### Activity
Below is a listing from which only part is wanted; return exactly the lines from the one with "Ausschluss des Widerrufrechtes" up to and including the one with "deren aktueller Wert".

····················

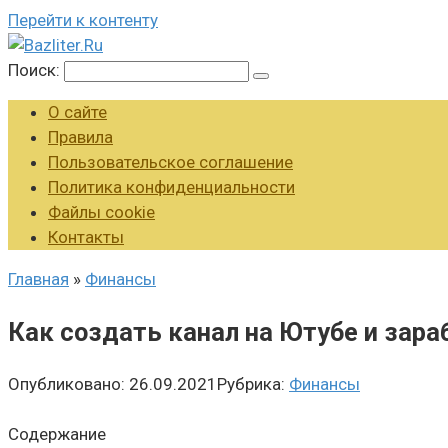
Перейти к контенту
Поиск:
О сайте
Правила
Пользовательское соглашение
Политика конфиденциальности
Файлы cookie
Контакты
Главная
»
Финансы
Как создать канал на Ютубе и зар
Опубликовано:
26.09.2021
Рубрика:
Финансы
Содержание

····················

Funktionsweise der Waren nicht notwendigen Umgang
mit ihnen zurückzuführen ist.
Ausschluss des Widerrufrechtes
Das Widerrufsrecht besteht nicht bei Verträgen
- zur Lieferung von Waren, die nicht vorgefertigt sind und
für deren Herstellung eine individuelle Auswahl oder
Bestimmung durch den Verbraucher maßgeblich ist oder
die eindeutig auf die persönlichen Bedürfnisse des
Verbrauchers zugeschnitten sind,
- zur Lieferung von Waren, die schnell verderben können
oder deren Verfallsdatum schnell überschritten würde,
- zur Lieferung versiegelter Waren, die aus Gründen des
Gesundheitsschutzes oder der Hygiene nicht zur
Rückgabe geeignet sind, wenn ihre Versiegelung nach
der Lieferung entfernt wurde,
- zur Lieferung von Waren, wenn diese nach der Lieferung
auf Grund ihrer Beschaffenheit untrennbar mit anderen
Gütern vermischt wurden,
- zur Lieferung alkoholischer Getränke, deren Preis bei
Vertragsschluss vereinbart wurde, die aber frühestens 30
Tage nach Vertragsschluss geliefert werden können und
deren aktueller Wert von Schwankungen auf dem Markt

····················

### Solution
Ausschluss des Widerrufrechtes
Das Widerrufsrecht besteht nicht bei Verträgen
- zur Lieferung von Waren, die nicht vorgefertigt sind und
für deren Herstellung eine individuelle Auswahl oder
Bestimmung durch den Verbraucher maßgeblich ist oder
die eindeutig auf die persönlichen Bedürfnisse des
Verbrauchers zugeschnitten sind,
- zur Lieferung von Waren, die schnell verderben können
oder deren Verfallsdatum schnell überschritten würde,
- zur Lieferung versiegelter Waren, die aus Gründen des
Gesundheitsschutzes oder der Hygiene nicht zur
Rückgabe geeignet sind, wenn ihre Versiegelung nach
der Lieferung entfernt wurde,
- zur Lieferung von Waren, wenn diese nach der Lieferung
auf Grund ihrer Beschaffenheit untrennbar mit anderen
Gütern vermischt wurden,
- zur Lieferung alkoholischer Getränke, deren Preis bei
Vertragsschluss vereinbart wurde, die aber frühestens 30
Tage nach Vertragsschluss geliefert werden können und
deren aktueller Wert von Schwankungen auf dem Markt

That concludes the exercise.